Members of China's Tibetan culture delegation talk with members of Institute of International and European Affairs (IIEA) in Dublin, Ireland on Oct. 25, 2016.
A Chinese delegation on Tuesday wrapped up its three-day trip to Ireland, where they visited a government department, a university and a think tank to enhance exchanges on Tibetan culture.
The delegation visited the Department of Foreign Affairs and Trade, Dublin Institute of Technology, and the Institute of International and European Affairs (IIEA), where they talked with government officials, teachers, students and researchers on issues ranging from Tibet's development and religious freedom, to Tibet's history and preservation of its splendid culture.

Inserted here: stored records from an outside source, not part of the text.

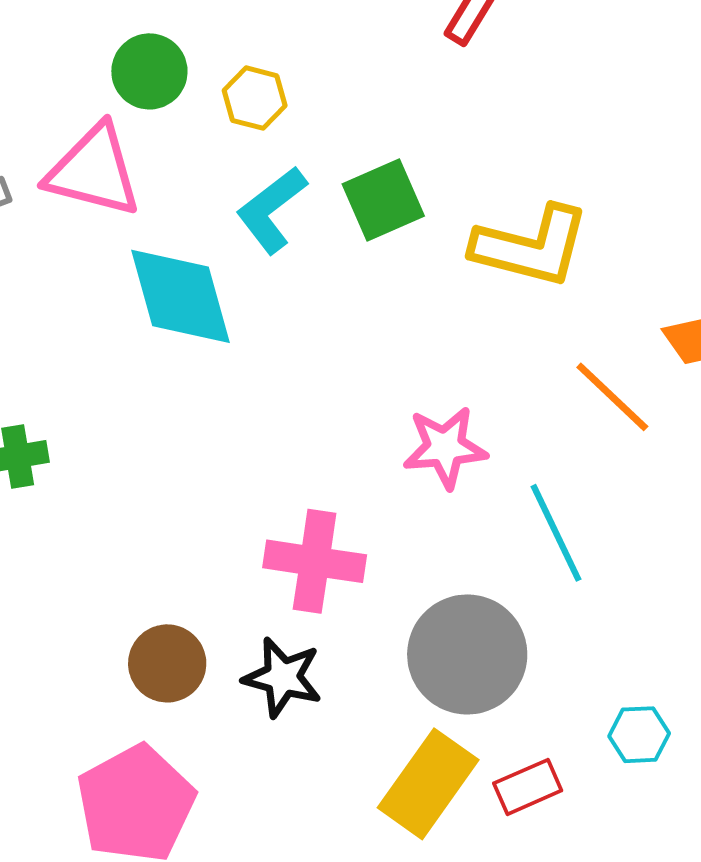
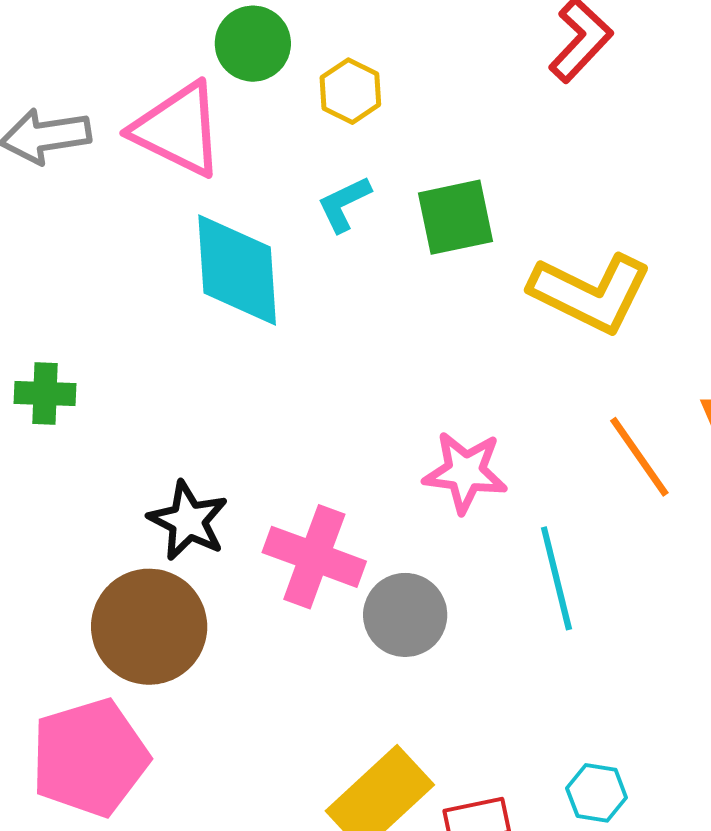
cyan L-shape: (272, 210) -> (344, 204), size x0.7
gray circle: (467, 654) -> (405, 615), moved, size x0.7
brown circle: (167, 663) -> (149, 627), size x1.5
black star: (283, 677) -> (188, 521), moved

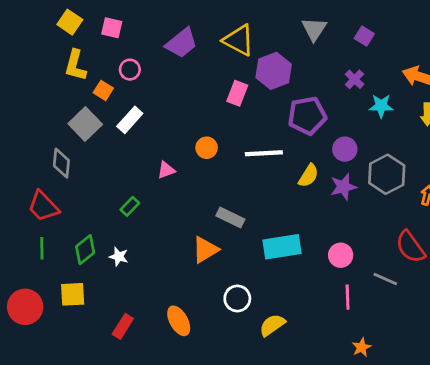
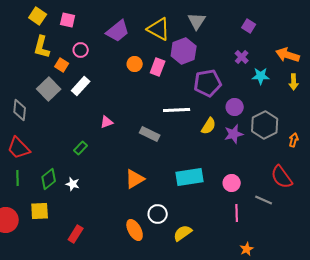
gray triangle: (314, 29) -> (197, 21), moved
orange circle: (207, 148) -> (135, 64), moved
gray diamond: (61, 163) -> (20, 110), moved
gray rectangle: (230, 218) -> (150, 134), moved
orange ellipse: (179, 321) -> (135, 230), moved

Zhang Yun, head of the delegation and also director of the Institute of History Studies of the China Tibetology Research Center, denounced the idea of "Greater Tibet", long advocated by the Dalai Lama, saying that the idea of "Greater Tibet" -- which includes Tibet, Sichuan, Yunnan, Gansu, Qinghai and other areas inhabited by Tibetans -- has never existed and the autonomy put forward by the Dalai Lama denies the leadership of the central government, and Tibet's present social and political system.
The Chinese Tibetologist said Tibet has undergone sweeping changes over the past several decades.
He said the fine traditional Tibetan culture has been inherited and developed and that big strides have been made in education, science and other undertakings.
Patrick English, a teacher from Dublin Institute of Technology, said he was amazed and happy with the inheritance and preservation of Tibet's ethnic culture.
IIEA Chairman Brendan Halligan spoke highly of China's policy on Tibetan religion and culture, saying that the Chinese policy seems carefully designed to respect Tibet's unique and distinctive features.
Ireland is the last leg of the delegation's three-nation visit, which also took the delegation to Belgium and Britain.